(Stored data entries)
════════════════
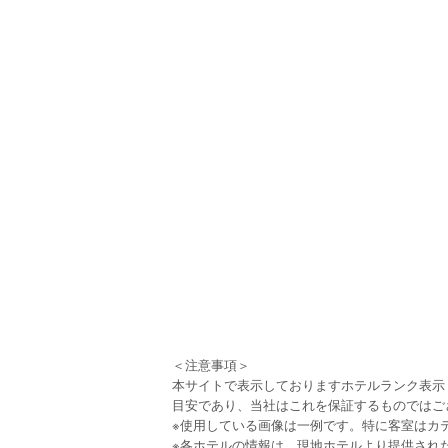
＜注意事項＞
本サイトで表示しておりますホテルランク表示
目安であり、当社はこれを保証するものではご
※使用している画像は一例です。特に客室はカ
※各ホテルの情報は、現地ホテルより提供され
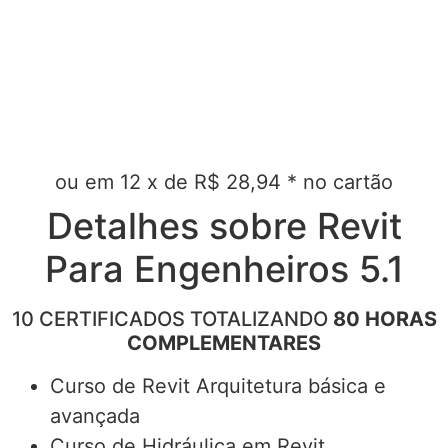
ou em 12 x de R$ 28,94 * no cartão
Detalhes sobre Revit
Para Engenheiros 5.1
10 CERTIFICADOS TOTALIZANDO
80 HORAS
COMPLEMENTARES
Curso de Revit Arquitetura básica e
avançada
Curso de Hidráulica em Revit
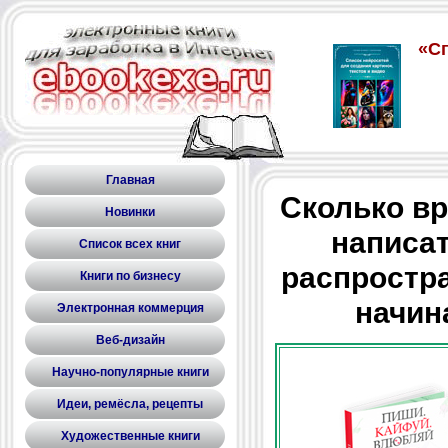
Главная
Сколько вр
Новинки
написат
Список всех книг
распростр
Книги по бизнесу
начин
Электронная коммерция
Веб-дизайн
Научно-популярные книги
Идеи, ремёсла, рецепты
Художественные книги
════════════════
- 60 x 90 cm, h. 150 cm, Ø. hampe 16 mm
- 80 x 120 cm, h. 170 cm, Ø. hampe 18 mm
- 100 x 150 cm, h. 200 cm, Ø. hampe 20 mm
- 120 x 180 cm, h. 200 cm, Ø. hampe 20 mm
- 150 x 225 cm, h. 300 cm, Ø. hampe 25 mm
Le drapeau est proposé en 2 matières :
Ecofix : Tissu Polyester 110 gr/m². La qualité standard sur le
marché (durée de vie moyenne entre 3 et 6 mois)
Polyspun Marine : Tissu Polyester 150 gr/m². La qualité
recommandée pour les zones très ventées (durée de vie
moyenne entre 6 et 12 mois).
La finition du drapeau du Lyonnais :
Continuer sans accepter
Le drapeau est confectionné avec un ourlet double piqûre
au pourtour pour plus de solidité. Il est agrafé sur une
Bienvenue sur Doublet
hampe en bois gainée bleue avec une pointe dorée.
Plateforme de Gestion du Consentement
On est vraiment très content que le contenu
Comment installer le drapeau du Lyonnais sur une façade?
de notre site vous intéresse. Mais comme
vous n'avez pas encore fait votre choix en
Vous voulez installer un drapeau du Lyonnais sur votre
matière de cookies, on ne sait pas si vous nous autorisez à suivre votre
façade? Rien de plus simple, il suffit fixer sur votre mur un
════════════════
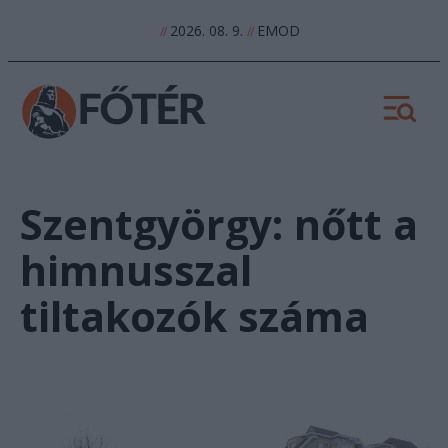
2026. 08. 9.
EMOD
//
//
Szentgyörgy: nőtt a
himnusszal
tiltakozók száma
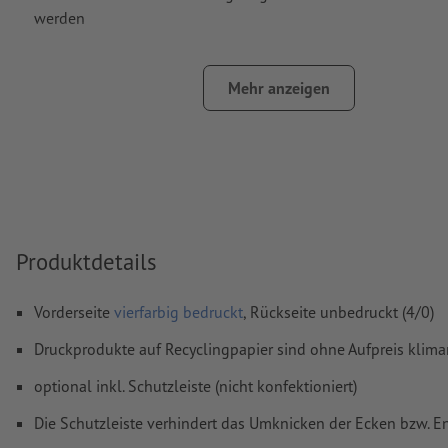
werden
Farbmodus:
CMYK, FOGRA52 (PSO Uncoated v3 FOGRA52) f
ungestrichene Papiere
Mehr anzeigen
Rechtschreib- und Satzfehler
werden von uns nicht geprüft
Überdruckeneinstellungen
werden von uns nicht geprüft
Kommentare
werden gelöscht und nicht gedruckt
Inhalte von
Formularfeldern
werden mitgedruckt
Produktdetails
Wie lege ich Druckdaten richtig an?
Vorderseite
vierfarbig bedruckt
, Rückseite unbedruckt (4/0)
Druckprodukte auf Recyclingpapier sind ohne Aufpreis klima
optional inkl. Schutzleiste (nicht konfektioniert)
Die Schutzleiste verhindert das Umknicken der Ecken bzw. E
════════════════
Exercise instructions »
Copy out exactly the lines above beginning with the line that contains "Para Engenheiros 5.1" and finishing with the line that contains "Электронная коммерция", including both; leave the pictures out.

Task result »
Para Engenheiros 5.1
10 CERTIFICADOS TOTALIZANDO
80 HORAS
COMPLEMENTARES
Curso de Revit Arquitetura básica e
avançada
Curso de Hidráulica em Revit
Главная
Сколько вр
Новинки
написат
Список всех книг
распростр
Книги по бизнесу
начин
Электронная коммерция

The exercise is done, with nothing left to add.